MASAKINI.CO – Setelah sempat berstatus Siaga, aktivitas Gunung Bur Ni Telong di Aceh kembali menurun dan kini ditetapkan pada Level Waspada. Badan Geologi menurunkan status gunung api tersebut dari Level III (Siaga) menjadi Level II (Waspada) terhitung sejak hari ini, Sabtu (3/1/2026).
Plt. Kepala Badan Geologi, Lana Saria, menjelaskan Gunung Bur Ni Telong merupakan gunung api tipe strato dengan ketinggian 2.624 meter di atas permukaan laut yang berada di Kabupaten Bener Meriah, Provinsi Aceh.
Sebelumnya, pada 30 Desember 2025 pukul 22.45 WIB, status Gunung Bur Ni Telong dinaikkan menjadi Level Siaga menyusul peningkatan aktivitas gempa vulkanik dan gempa terasa.

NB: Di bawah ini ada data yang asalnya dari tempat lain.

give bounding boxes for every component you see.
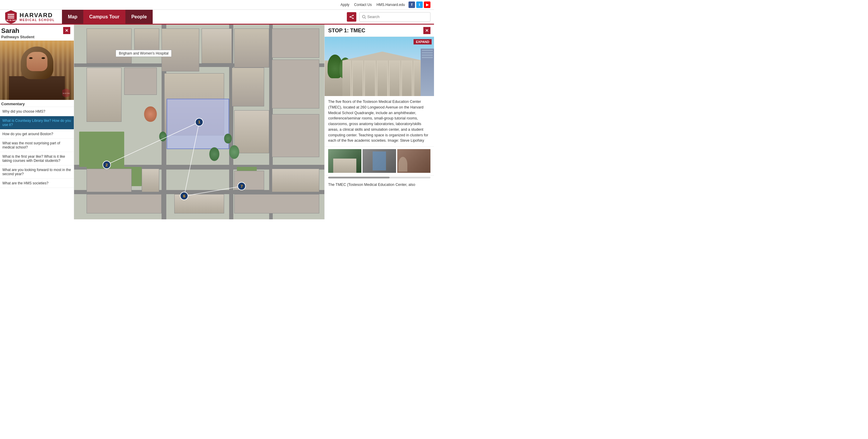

Dalam periode 30–31 Desember 2025, tercatat 20 kali gempa vulkanik dangkal, 43 kali gempa vulkanik dalam, serta tujuh kali gempa terasa dengan sumber gempa berada sekitar 5 kilometer barat daya puncak gunung.
“Memasuki 1 Januari 2026, aktivitas kegempaan mulai menunjukkan penurunan,” katanya.
Hingga 3 Januari 2026 pukul 12.00 WIB, Badan Geologi mencatat tiga kali gempa vulkanik dangkal dan 11 kali gempa vulkanik dalam. Pengamatan visual juga menunjukkan kawah Gunung Bur Ni Telong tidak mengeluarkan asap.
Badan Geologi menyebut fluktuasi kegempaan di Gunung Bur Ni Telong telah berlangsung sejak Juli 2025 dan dipengaruhi oleh aktivitas gempa tektonik di sekitarnya. “Meski status telah diturunkan, potensi peningkatan aktivitas masih dapat terjadi kembali di masa mendatang,” jelasnya.
Potensi bahaya yang perlu diwaspadai antara lain erupsi yang dipicu gempa tektonik atau erupsi freatik yang dapat terjadi tanpa peningkatan kegempaan signifikan. Selain itu, hembusan gas vulkanik di sekitar area fumarol dan solfatara juga dapat membahayakan jika terhirup dalam konsentrasi tinggi.
Badan Geologi mengimbau masyarakat, pengunjung, dan pendaki untuk tidak mendekati area kawah Gunung Bur Ni Telong dalam radius 3 kilometer serta menghindari area fumarol dan solfatara, terutama saat cuaca mendung atau hujan.
“Masyarakat kami minta untuk tetap waspada terhadap kemungkinan peningkatan aktivitas kegempaan ke depan,” tutupnya.